* _WORK TO COMPLETE_
Beginning with the line that holds "ali je dodao" and finishing with the line that holds "Твоє медіа про Місто", repeat the listing exactly, leaving every picture out.

───── DATA EXTRACT ─────

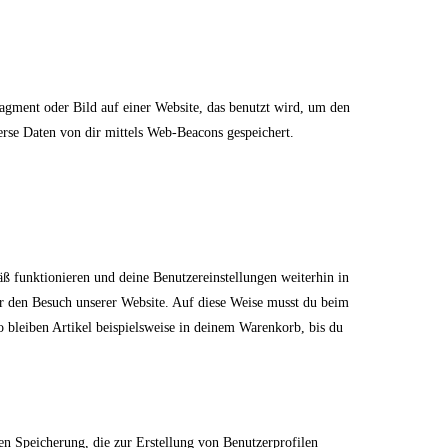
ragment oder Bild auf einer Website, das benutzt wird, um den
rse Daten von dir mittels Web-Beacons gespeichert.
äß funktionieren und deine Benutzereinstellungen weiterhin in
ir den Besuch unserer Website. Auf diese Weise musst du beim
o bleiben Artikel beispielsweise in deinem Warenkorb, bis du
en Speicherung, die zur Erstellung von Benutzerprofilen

─────
───── DATA EXTRACT ─────

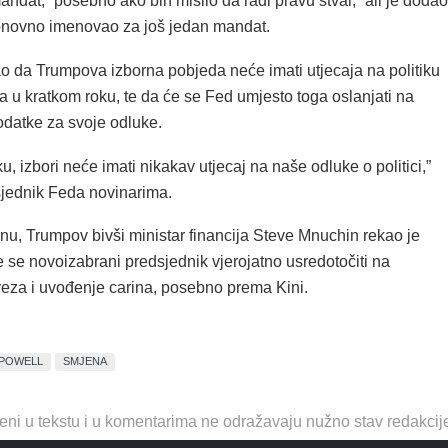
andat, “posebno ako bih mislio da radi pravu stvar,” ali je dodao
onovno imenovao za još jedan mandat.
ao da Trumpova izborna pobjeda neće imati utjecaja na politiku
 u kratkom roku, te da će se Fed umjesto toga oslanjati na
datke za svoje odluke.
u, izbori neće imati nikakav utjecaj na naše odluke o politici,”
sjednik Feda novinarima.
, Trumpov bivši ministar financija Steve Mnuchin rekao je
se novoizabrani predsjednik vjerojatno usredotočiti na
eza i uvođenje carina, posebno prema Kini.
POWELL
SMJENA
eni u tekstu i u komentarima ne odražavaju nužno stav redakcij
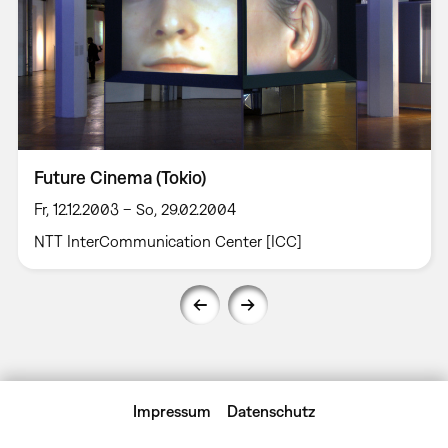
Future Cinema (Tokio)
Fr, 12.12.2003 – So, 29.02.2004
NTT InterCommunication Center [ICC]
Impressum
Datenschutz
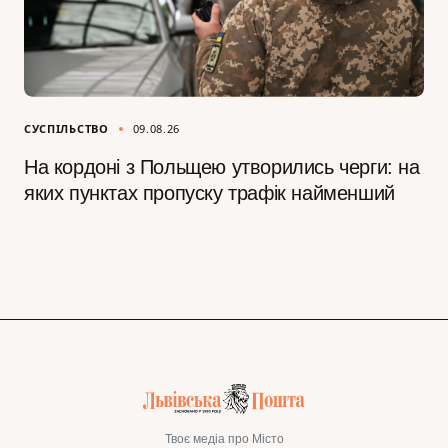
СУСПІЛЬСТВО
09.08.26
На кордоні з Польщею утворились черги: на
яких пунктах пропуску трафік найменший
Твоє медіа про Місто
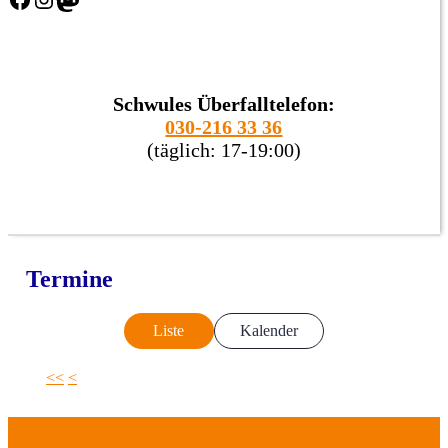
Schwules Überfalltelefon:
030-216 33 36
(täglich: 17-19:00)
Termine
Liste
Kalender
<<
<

─────
───── DATA EXTRACT ─────

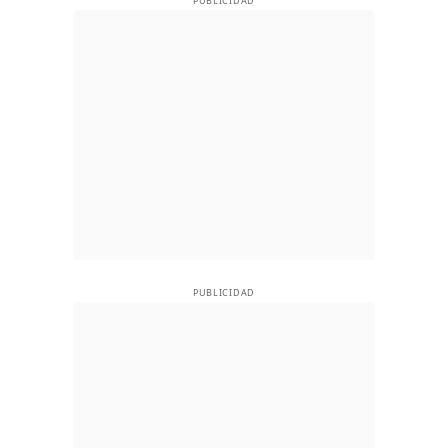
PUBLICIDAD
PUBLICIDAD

─────

* _EXERCISE ANSWER_
andat, “posebno ako bih mislio da radi pravu stvar,” ali je dodao
onovno imenovao za još jedan mandat.
ao da Trumpova izborna pobjeda neće imati utjecaja na politiku
 u kratkom roku, te da će se Fed umjesto toga oslanjati na
datke za svoje odluke.
u, izbori neće imati nikakav utjecaj na naše odluke o politici,”
sjednik Feda novinarima.
, Trumpov bivši ministar financija Steve Mnuchin rekao je
se novoizabrani predsjednik vjerojatno usredotočiti na
eza i uvođenje carina, posebno prema Kini.
POWELL
SMJENA
eni u tekstu i u komentarima ne odražavaju nužno stav redakcij
Future Cinema (Tokio)
Fr, 12.12.2003 – So, 29.02.2004
NTT InterCommunication Center [ICC]
Impressum
Datenschutz
СУСПІЛЬСТВО
09.08.26
На кордоні з Польщею утворились черги: на
яких пунктах пропуску трафік найменший
Твоє медіа про Місто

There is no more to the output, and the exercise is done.